У каменной стены почти разрушенной

У каменной стены почти разрушенной

Возвращение Будды. Эвелина и ее друзья. Великий музыкант

© Издание. ООО Группа Компаний «РИПОЛ классик», 2015

Гайто Газданов – осетинское имя. К началу ХХ столетия в России сложился весомый слой интеллектуально и творчески заметных фигур с кавказскими корнями. Поколениями эти семьи усваивали русскую культуру самой высокой пробы, достигали сродства с ней, чувства органической принадлежности ей, наконец, одаряли ее своим талантом и характером. Если и было когда-нибудь время, когда ни среда не ощущала инородца чужим, ни он себя чужим ей, то это период – по нарастающей – от Петра до революции 1917 года. Газданов родился в Петербурге, жил у Пяти Углов, читал книги, входившие в канон интеллигентного русского мальчика, учился в кадетском корпусе, в гимназии. Та к что выглядит совершенно естественным, что 16 лет он ушел в Добровольческую армию. «Я поступал в Белую армию потому, что находил ся на ее территории, потому, что так было принято». Как говорит один из его героев – «за белых, так как они побеждаемые».

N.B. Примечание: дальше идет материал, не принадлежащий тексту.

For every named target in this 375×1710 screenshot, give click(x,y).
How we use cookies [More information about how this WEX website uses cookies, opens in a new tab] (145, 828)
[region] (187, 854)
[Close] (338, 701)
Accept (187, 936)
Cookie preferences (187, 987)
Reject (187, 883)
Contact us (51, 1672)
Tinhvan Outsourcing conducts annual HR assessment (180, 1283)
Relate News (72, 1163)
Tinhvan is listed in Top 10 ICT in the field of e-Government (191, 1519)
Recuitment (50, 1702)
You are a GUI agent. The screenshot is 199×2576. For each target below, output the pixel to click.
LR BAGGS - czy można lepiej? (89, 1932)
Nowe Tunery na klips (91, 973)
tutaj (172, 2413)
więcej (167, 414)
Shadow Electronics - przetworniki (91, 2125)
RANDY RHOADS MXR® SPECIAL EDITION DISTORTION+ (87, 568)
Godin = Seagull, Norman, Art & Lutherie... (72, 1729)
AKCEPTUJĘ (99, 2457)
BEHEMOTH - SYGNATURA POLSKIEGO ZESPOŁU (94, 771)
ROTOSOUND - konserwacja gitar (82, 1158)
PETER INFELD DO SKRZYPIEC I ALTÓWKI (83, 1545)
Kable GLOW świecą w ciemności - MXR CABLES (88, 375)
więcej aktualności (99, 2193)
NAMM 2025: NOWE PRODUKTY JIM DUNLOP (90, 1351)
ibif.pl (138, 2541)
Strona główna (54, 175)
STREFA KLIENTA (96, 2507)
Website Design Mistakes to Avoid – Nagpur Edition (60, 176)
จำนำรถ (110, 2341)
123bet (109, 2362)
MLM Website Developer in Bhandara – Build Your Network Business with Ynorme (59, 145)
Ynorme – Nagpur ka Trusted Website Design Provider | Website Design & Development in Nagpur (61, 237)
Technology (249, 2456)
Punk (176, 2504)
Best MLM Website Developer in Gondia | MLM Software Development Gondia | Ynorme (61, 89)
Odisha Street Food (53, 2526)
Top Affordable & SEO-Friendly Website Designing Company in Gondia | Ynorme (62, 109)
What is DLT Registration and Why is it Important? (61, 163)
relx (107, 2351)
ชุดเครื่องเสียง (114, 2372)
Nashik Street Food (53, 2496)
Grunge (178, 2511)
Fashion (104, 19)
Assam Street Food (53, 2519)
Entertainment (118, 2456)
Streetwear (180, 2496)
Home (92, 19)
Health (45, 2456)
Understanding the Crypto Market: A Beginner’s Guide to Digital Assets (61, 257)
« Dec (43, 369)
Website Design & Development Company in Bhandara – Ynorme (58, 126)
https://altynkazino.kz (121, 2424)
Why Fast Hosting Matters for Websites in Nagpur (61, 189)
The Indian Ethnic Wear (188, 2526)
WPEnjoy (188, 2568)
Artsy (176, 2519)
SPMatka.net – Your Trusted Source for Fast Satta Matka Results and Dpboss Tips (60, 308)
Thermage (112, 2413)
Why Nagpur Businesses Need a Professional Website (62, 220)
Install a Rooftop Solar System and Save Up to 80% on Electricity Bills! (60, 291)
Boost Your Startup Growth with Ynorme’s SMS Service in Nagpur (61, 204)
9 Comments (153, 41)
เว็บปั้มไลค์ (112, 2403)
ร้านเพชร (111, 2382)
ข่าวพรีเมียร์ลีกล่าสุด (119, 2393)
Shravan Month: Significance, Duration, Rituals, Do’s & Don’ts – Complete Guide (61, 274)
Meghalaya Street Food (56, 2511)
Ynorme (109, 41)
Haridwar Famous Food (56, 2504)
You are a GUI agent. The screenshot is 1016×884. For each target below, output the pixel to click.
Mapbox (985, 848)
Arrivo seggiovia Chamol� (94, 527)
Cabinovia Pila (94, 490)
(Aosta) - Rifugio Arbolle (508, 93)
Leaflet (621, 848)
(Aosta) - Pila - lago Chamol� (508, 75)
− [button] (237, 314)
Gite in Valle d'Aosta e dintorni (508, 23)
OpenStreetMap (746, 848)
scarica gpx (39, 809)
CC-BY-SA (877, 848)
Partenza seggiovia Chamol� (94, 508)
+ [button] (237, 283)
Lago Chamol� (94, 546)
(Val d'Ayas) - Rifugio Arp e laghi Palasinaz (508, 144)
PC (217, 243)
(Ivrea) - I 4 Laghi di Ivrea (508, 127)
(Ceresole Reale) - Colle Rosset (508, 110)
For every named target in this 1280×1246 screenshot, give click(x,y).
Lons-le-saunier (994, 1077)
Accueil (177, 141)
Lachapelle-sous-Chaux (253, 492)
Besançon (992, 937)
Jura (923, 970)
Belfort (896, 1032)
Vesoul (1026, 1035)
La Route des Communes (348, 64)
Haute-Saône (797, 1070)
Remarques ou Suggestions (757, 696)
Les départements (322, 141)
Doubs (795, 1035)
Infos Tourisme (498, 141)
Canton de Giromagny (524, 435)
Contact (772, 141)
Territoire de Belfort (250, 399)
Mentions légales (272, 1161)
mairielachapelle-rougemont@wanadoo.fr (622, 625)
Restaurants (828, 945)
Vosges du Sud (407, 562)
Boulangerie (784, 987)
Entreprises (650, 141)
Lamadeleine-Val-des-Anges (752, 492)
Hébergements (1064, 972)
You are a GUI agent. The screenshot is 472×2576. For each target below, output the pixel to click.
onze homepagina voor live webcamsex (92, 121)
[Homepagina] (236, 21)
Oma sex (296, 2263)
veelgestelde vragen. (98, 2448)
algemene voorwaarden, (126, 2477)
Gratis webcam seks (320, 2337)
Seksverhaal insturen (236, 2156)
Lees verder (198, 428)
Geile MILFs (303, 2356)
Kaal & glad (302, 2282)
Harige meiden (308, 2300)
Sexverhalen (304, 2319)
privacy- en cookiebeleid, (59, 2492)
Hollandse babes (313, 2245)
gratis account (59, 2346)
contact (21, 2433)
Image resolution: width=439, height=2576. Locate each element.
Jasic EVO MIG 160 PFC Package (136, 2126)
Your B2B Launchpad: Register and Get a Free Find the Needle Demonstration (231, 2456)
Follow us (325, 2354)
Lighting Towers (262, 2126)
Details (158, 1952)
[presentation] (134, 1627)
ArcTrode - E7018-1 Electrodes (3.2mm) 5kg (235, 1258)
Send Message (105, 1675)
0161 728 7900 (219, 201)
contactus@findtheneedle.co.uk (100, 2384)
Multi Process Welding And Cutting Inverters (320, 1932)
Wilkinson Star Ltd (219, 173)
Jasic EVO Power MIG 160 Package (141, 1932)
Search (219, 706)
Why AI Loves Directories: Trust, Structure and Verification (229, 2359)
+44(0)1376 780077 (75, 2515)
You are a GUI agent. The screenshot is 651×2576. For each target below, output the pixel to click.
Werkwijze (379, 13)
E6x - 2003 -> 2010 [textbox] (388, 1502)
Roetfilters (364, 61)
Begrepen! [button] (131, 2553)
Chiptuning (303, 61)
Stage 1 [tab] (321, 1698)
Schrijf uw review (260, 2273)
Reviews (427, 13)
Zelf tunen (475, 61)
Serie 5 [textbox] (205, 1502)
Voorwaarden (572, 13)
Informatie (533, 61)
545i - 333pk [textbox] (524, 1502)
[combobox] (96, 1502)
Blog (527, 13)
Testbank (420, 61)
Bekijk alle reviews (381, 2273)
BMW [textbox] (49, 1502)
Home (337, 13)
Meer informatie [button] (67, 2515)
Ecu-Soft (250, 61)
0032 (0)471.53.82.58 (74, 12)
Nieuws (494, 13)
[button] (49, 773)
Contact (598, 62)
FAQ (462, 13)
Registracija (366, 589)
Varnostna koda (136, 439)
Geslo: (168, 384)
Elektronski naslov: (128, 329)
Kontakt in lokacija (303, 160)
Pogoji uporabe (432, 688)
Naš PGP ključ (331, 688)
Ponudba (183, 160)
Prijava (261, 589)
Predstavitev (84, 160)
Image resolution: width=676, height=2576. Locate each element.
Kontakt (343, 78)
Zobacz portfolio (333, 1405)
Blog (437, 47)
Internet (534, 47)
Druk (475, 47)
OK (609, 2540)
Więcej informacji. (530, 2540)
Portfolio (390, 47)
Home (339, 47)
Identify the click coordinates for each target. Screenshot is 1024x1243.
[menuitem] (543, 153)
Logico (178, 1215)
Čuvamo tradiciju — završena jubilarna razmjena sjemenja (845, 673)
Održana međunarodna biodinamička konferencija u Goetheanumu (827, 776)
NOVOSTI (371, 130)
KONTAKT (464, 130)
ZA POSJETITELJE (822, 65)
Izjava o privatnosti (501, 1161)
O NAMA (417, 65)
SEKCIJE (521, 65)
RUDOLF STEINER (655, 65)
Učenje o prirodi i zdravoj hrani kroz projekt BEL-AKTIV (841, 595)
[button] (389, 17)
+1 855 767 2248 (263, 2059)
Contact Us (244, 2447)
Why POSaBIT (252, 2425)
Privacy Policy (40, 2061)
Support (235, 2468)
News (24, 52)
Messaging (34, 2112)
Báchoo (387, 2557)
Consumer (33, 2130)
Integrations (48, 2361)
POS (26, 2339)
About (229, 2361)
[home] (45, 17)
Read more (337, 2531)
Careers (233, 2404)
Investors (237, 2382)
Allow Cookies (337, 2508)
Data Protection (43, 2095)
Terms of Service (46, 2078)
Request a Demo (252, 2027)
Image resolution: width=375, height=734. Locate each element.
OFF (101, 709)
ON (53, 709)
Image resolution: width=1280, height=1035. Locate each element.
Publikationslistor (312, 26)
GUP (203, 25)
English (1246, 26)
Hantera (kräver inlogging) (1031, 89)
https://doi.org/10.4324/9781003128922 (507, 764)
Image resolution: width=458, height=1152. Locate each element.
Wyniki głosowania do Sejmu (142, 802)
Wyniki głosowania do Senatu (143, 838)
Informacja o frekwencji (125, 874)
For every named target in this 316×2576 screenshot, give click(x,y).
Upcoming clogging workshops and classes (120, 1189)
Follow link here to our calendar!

Дальше крымский разгром, бегство в Турцию, лагерь в Галлиполи, Константинополь, Болгария, Париж. Рядовая судьба русского человека, потерпевшего поражение. (Победителям, впрочем, выпала, как оказалось, участь еще горшая.) Портовый грузчик, мойщик паровозов, рабочий на автозаводе, ночной таксист. И – студент Сорбонны. И – первые литературные опыты.

В 1929 году у него выходит роман, сразу сделавший ему имя, – «Вечер у Клэр». Это замечательное произведение. Написанное молодым, без оглядки на расстановку литературных сил, полнокровное, наглядно талантливое. Этот парижский вечер у прелестной, красивой, необычной, загадочной молодой женщины, в которую герой был влюблен гимназистом еще в России, – вместе с описанием горстки встреч и разговоров, словно бы подготовительных, – занимает в насыщенной 120-страничной книге семь страниц. Все происходящее укладывается в несколько часов, бо́льшую часть которых возлюбленная проводит спящей. Но это техническое время появляется перед нами, читающими, наполненным предшествующей жизнью героя во всей ее полноте. Как шпиль – или, если угодно, как крест, – венчающий здание стометрового храма, едва заметный с земли.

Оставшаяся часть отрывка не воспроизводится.